Thompson made 3 career All-Star games and struck out nowhere near the totals posted by free-swinging power guys today. Given his 120 career OPS+, I'm surprised he didn't get more opportunities after age 30. Montreal cut ties with Jason after two bad months in 1986 and that was it for his career.

4. John Mayberry, Sr. (1978 Topps #550)


Houston drafted Mayberry with high expectations, but he never hit well in spot-duty and they unloaded him to Kansas City for Lance Clemons and Jim York, two pitchers who combined to win 9 games for the Astros.
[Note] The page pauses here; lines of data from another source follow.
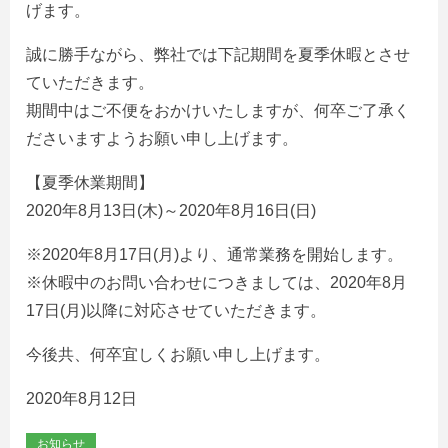
げます。
誠に勝手ながら、弊社では下記期間を夏季休暇とさせ
ていただきます。
期間中はご不便をおかけいたしますが、何卒ご了承く
ださいますようお願い申し上げます。
【夏季休業期間】
2020年8月13日(木)～2020年8月16日(日)
※2020年8月17日(月)より、通常業務を開始します。
※休暇中のお問い合わせにつきましては、2020年8月
17日(月)以降に対応させていただきます。
今後共、何卒宜しくお願い申し上げます。
2020年8月12日
お知らせ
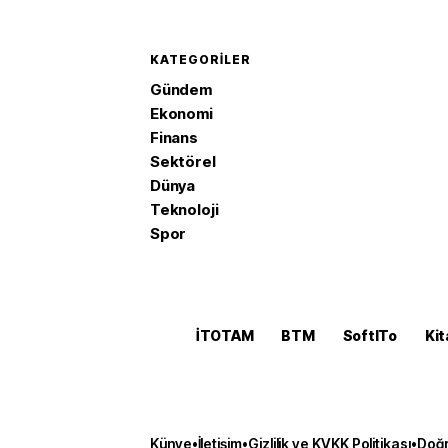
KATEGORILER
Gündem
Ekonomi
Finans
Sektörel
Dünya
Teknoloji
Spor
İTOTAM
BTM
SoftITo
Kit
Künye
•
İletişim
•
Gizlilik ve KVKK Politikası
•
Doğr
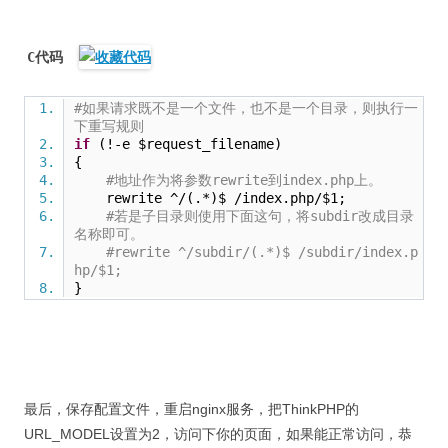
C代码
#如果请求既不是一个文件，也不是一个目录，则执行一
下重写规则
if
(!-e $request_filename)
{
#地址作为将参数rewrite到index.php上。
rewrite ^/(.*)$ /index.php/$1;
#若是子目录则使用下面这句，将subdir改成目录
名称即可。
#rewrite ^/subdir/(.*)$ /subdir/index.p
hp/$1;
}
最后，保存配置文件，重启nginx服务，把ThinkPHP的
URL_MODEL设置为2，访问下你的页面，如果能正常访问，恭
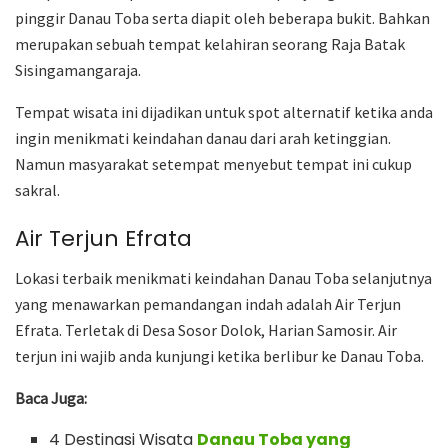
pinggir Danau Toba serta diapit oleh beberapa bukit. Bahkan
merupakan sebuah tempat kelahiran seorang Raja Batak
Sisingamangaraja.
Tempat wisata ini dijadikan untuk spot alternatif ketika anda
ingin menikmati keindahan danau dari arah ketinggian.
Namun masyarakat setempat menyebut tempat ini cukup
sakral.
Air Terjun Efrata
Lokasi terbaik menikmati keindahan Danau Toba selanjutnya
yang menawarkan pemandangan indah adalah Air Terjun
Efrata. Terletak di Desa Sosor Dolok, Harian Samosir. Air
terjun ini wajib anda kunjungi ketika berlibur ke Danau Toba.
Baca Juga:
4 Destinasi Wisata
Danau Toba yang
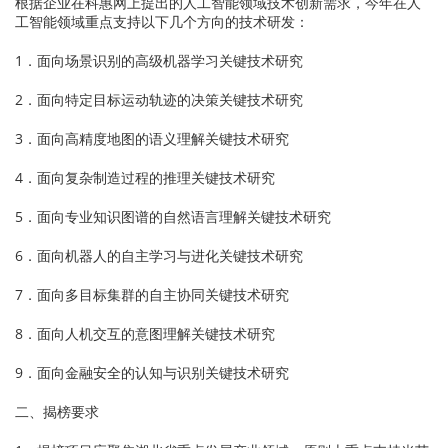
根据企业在科惠网上提出的人工智能领域技术创新需求，今年在人
工智能领域重点支持以下几个方向的技术研发：
1．面向场景识别的高级机器学习关键技术研究
2．面向特定目标运动轨迹的决策关键技术研究
3．面向高精度地图的语义理解关键技术研究
4．面向复杂制造过程的推理关键技术研究
5．面向专业知识图谱的自然语言理解关键技术研究
6．面向机器人的自主学习与进化关键技术研究
7．面向多目标集群的自主协同关键技术研究
8．面向人机交互的意图理解关键技术研究
9．面向金融安全的认知与识别关键技术研究
二、揭榜要求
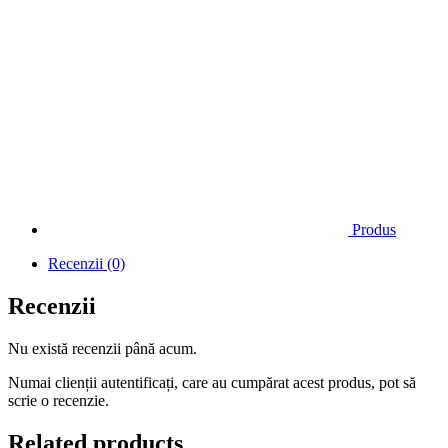
Produs
Recenzii (0)
Recenzii
Nu există recenzii până acum.
Numai clienții autentificați, care au cumpărat acest produs, pot să
scrie o recenzie.
Related products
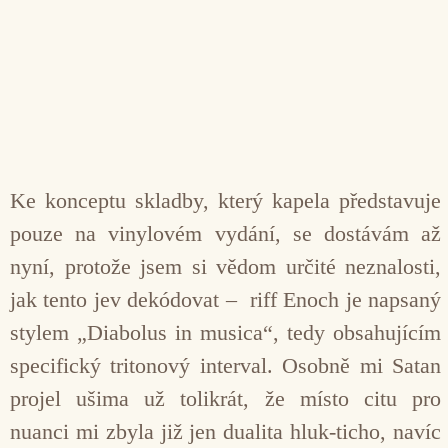
Ke konceptu skladby, který kapela představuje
pouze na vinylovém vydání, se dostávám až
nyní, protože jsem si vědom určité neznalosti,
jak tento jev dekódovat – riff Enoch je napsaný
stylem „Diabolus in musica“, tedy obsahujícím
specifický tritonový interval. Osobně mi Satan
projel ušima už tolikrát, že místo citu pro
nuanci mi zbyla již jen dualita hluk-ticho, navíc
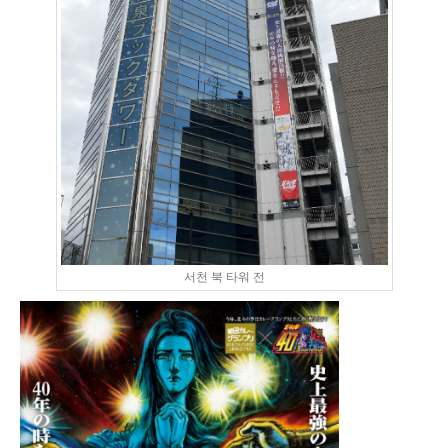
서천 북 타워 전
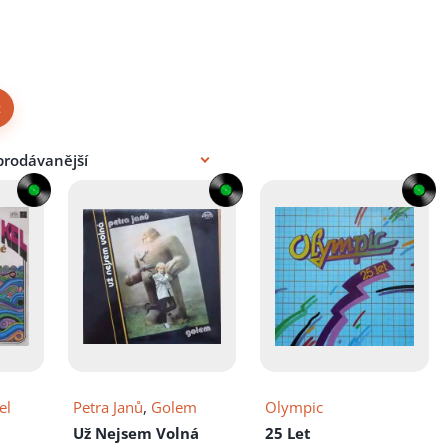
×
el
Petra Janů
,
Golem
Olympic
Už Nejsem Volná
25 Let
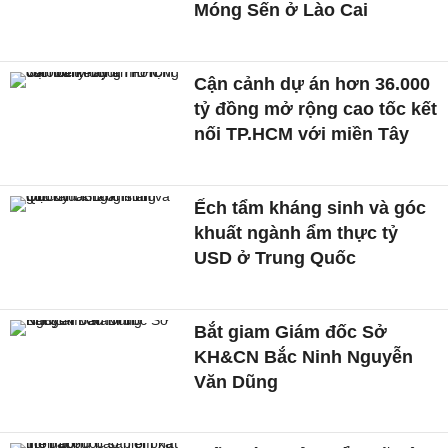
Móng Sến ở Lào Cai
Cận cảnh dự án hơn 36.000
tỷ đồng mở rộng cao tốc kết
nối TP.HCM với miền Tây
Ếch tẩm kháng sinh và góc
khuất ngành ẩm thực tỷ
USD ở Trung Quốc
Bắt giam Giám đốc Sở
KH&CN Bắc Ninh Nguyễn
Văn Dũng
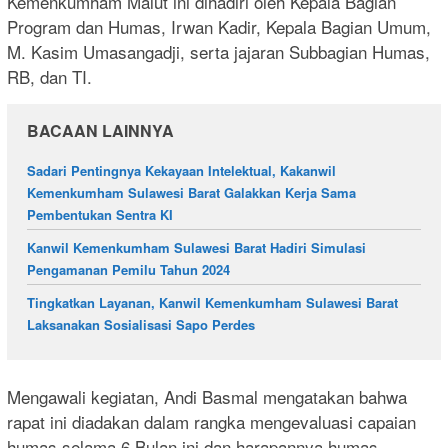
Kemenkumham Malut ini dihadiri oleh Kepala Bagian
Program dan Humas, Irwan Kadir, Kepala Bagian Umum,
M. Kasim Umasangadji, serta jajaran Subbagian Humas,
RB, dan TI.
BACAAN LAINNYA
Sadari Pentingnya Kekayaan Intelektual, Kakanwil
Kemenkumham Sulawesi Barat Galakkan Kerja Sama
Pembentukan Sentra KI
Kanwil Kemenkumham Sulawesi Barat Hadiri Simulasi
Pengamanan Pemilu Tahun 2024
Tingkatkan Layanan, Kanwil Kemenkumham Sulawesi Barat
Laksanakan Sosialisasi Sapo Perdes
Mengawali kegiatan, Andi Basmal mengatakan bahwa
rapat ini diadakan dalam rangka mengevaluasi capaian
humas selama 6 Bulan ini dan harapannya humas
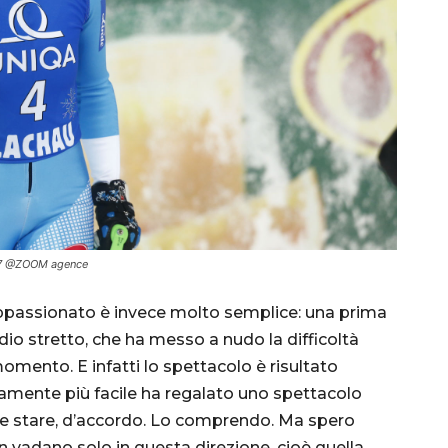
007 @ZOOM agence
l’appassionato è invece molto semplice: una prima
ndio stretto, che ha messo a nudo la difficoltà
momento. E infatti lo spettacolo è risultato
ente più facile ha regalato uno spettacolo
che stare, d’accordo. Lo comprendo. Ma spero
on vadano solo in questa direzione, cioè quella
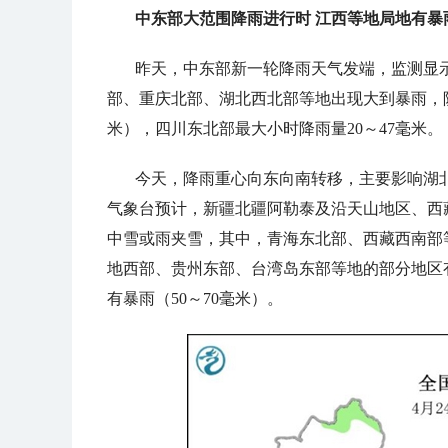
中东部大范围降雨进行时 江西等地局地有暴
昨天，中东部新一轮降雨天气发端，监测显
部、重庆北部、湖北西北部等地出现大到暴雨，陕
米），四川东北部最大小时降雨量20～47毫米。
今天，降雨重心向东向南转移，主要影响湖
气象台预计，
新疆北疆阿勒泰及沿天山地区、西
中雪或雨夹雪，其中，青海东北部、西藏西南部
地西部、贵州东部、台湾岛东部等地的部分地区
有暴雨（50～70毫米）。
Six years, two All-Star appearances, and 143 HRs later, it's fair to say the Royals got the better end of that trade (career stats).

5. Jesse Barfield (1989 Score NatWest Banks Yankees #5)


This is one of the first cards to show Jesse Barfield as a Yankee, after Toronto swapped him early in 1989 for a youthful Al Leiter. Jesse could still reach the seats in New York, but without the consistency shown earlier in Toronto. Like Jason Thompson, Barfield was finished by his early 30s, but might've stuck around longer with the surfeit of teams playing today.